ITK's template-based type system with type codes for pixels, images, and explicit template instantiation.

Capabilities

Primitive Type Constants

# Floating Point Types
F: itkCType  # float (32-bit) - equivalent to np.float32
D: itkCType  # double (64-bit) - equivalent to np.float64
LD: itkCType  # long double (platform-dependent, typically 80 or 128-bit)

# Unsigned Integer Types
UC: itkCType  # unsigned char (8-bit) - equivalent to np.uint8
US: itkCType  # unsigned short (16-bit) - equivalent to np.uint16
UI: itkCType  # unsigned int (32-bit) - equivalent to np.uint32
UL: itkCType  # unsigned long (32 or 64-bit, platform-dependent)
ULL: itkCType  # unsigned long long (64-bit) - equivalent to np.uint64

# Signed Integer Types
SC: itkCType  # signed char (8-bit) - equivalent to np.int8
SS: itkCType  # signed short (16-bit) - equivalent to np.int16
SI: itkCType  # signed int (32-bit) - equivalent to np.int32
SL: itkCType  # signed long (32 or 64-bit, platform-dependent)
SLL: itkCType  # signed long long (64-bit) - equivalent to np.int64

# Boolean Type
B: itkCType  # bool - equivalent to np.bool_

# Type Aliases
ST: itkCType  # SizeValueType (UL or ULL on Windows)
IT: itkCType  # IdentifierType (UL or ULL on Windows)
OT: itkCType  # OffsetType (SL or SLL on Windows)

Template Instantiation

# Image types - Image[pixel_type, dimension]
ImageTypeF2D = Image[F, 2]  # 2D float image
ImageTypeUC3D = Image[UC, 3]  # 3D unsigned char image
ImageTypeD4D = Image[D, 4]  # 4D double image

# VectorImage types - VectorImage[component_type, dimension]
VectorImageTypeF2D = VectorImage[F, 2]  # 2D image with float vectors
VectorImageTypeD3D = VectorImage[D, 3]  # 3D image with double vectors

# Vector pixel types - Vector[component_type, dimension]
VectorTypeF3 = Vector[F, 3]  # 3D float vector
VectorTypeD2 = Vector[D, 2]  # 2D double vector

# RGB pixel types - RGBPixel[component_type]
RGBPixelTypeUC = RGBPixel[UC]  # 8-bit RGB
RGBPixelTypeUS = RGBPixel[US]  # 16-bit RGB

# RGBA pixel types - RGBAPixel[component_type]
RGBAPixelTypeUC = RGBAPixel[UC]  # 8-bit RGBA

# Filter types
MedianFilterType = MedianImageFilter[ImageTypeF2D, ImageTypeF2D]
GaussianFilterType = DiscreteGaussianImageFilter[ImageTypeUC3D, ImageTypeF3D]

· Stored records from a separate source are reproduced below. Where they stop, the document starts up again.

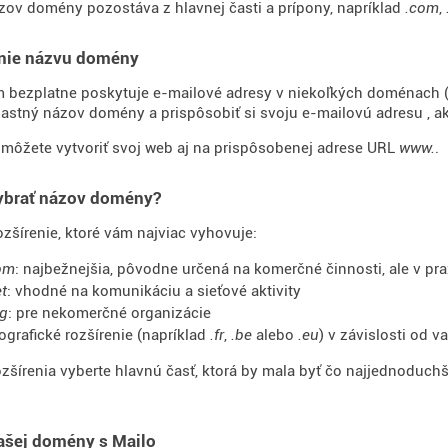
ov domény pozostáva z hlavnej časti a prípony, napríklad
.com
,
nie názvu domény
m bezplatne poskytuje e-mailové adresy v niekoľkých doménach 
vlastný názov domény a prispôsobiť si svoju e-mailovú adresu , a
môžete vytvoriť svoj web aj na prispôsobenej adrese URL
www.
.
vybrať názov domény?
ozšírenie, ktoré vám najviac vyhovuje:
om
: najbežnejšia, pôvodne určená na komerčné činnosti, ale v pr
et
: vhodné na komunikáciu a sieťové aktivity
rg
: pre nekomerčné organizácie
ografické rozšírenie (napríklad
.fr
,
.be
alebo
.eu
) v závislosti od v
ozšírenia vyberte hlavnú časť, ktorá by mala byť čo najjednoduchši
ašej domény s Mailo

# Transform types - Transform[scalar_type, dimension]
AffineTransformType = AffineTransform[D, 3]  # 3D double affine
TranslationTransformType = TranslationTransform[D, 2]  # 2D double translation

Type Introspection Functions

def template(cl):
    """
    Return the template information for a class or object.
    
    Parameters:
    - cl: class or object - ITK class or instance
    
    Returns:
    tuple - (itkTemplate, template_parameters)
    """

def class_(obj):
    """
    Return a class from an object (handles ITK-specific class retrieval).
    
    Parameters:
    - obj: object - ITK object instance
    
    Returns:
    type - Class type
    """

def ctype(s):
    """
    Return the itkCType corresponding to a C type string.
    
    Parameters:
    - s: str - C type name (e.g., "float", "unsigned char")
    
    Returns:
    itkCType instance
    """

def python_type(object_ref):
    """
    Return the Python type name of an ITK object.
    
    Parameters:
    - object_ref: object - ITK object
    
    Returns:
    str - String representation (e.g., "itk.Image[itk.F,3]")
    """

Type Conversion Helpers

def down_cast(obj):
    """
    Down-cast an itk.LightObject to its most specialized type.
    
    Parameters:
    - obj: itk.LightObject - Base ITK object
    
    Returns:
    object - Most specialized ITK object type
    """

Usage Examples

Using Type Constants

import itk
from itk import F, D, UC, US, UI

# Create images with different pixel types
image_float = itk.imread('input.png', F)  # Float pixels
image_uchar = itk.imread('input.png', UC)  # Unsigned char pixels
image_ushort = itk.imread('input.png', US)  # Unsigned short pixels

print(f"Float image type: {itk.python_type(image_float)}")
print(f"UChar image type: {itk.python_type(image_uchar)}")

Explicit Template Instantiation

import itk

# Define image types explicitly
InputImageType = itk.Image[itk.F, 2]
OutputImageType = itk.Image[itk.F, 2]

# Create filter with explicit types
FilterType = itk.MedianImageFilter[InputImageType, OutputImageType]
filter = FilterType.New()

# Set input
image = itk.imread('input.png', itk.F)
filter.SetInput(image)
filter.SetRadius(3)

# Execute
filter.Update()
result = filter.GetOutput()

Automatic Type Deduction

import itk

# ITK can deduce types automatically
image = itk.imread('input.png', itk.F)

# Type is deduced from input
filter = itk.MedianImageFilter.New(image)
filter.SetRadius(3)
filter.Update()
result = filter.GetOutput()

Working with Vector Images

import itk
import numpy as np

# Create vector image
array_rgb = np.random.randint(0, 255, size=(100, 100, 3), dtype=np.uint8)
rgb_image = itk.image_from_array(array_rgb, is_vector=True)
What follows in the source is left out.